+++ SOURCE RECORDS +++

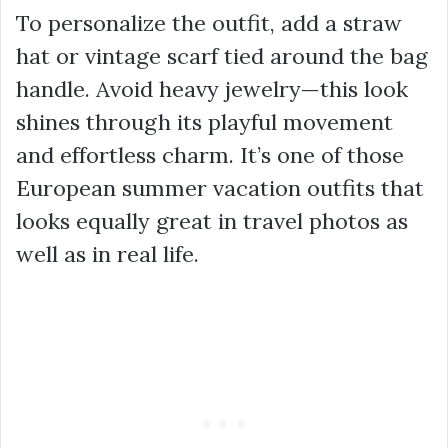
To personalize the outfit, add a straw
hat or vintage scarf tied around the bag
handle. Avoid heavy jewelry—this look
shines through its playful movement
and effortless charm. It’s one of those
European summer vacation outfits that
looks equally great in travel photos as
well as in real life.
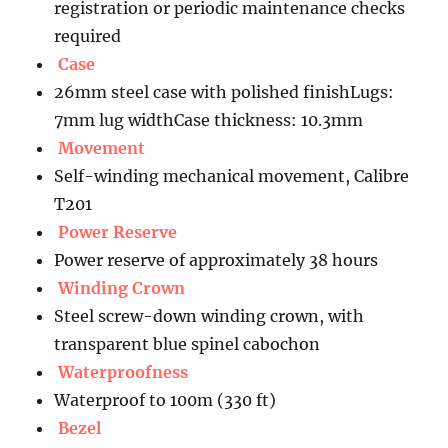
registration or periodic maintenance checks
required
Case
26mm steel case with polished finishLugs:
7mm lug widthCase thickness: 10.3mm
Movement
Self-winding mechanical movement, Calibre
T201
Power Reserve
Power reserve of approximately 38 hours
Winding Crown
Steel screw-down winding crown, with
transparent blue spinel cabochon
Waterproofness
Waterproof to 100m (330 ft)
Bezel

+++

Please set down the data above exactly as given, leaving every picture out.

To personalize the outfit, add a straw
hat or vintage scarf tied around the bag
handle. Avoid heavy jewelry—this look
shines through its playful movement
and effortless charm. It’s one of those
European summer vacation outfits that
looks equally great in travel photos as
well as in real life.
registration or periodic maintenance checks
required
Case
26mm steel case with polished finishLugs:
7mm lug widthCase thickness: 10.3mm
Movement
Self-winding mechanical movement, Calibre
T201
Power Reserve
Power reserve of approximately 38 hours
Winding Crown
Steel screw-down winding crown, with
transparent blue spinel cabochon
Waterproofness
Waterproof to 100m (330 ft)
Bezel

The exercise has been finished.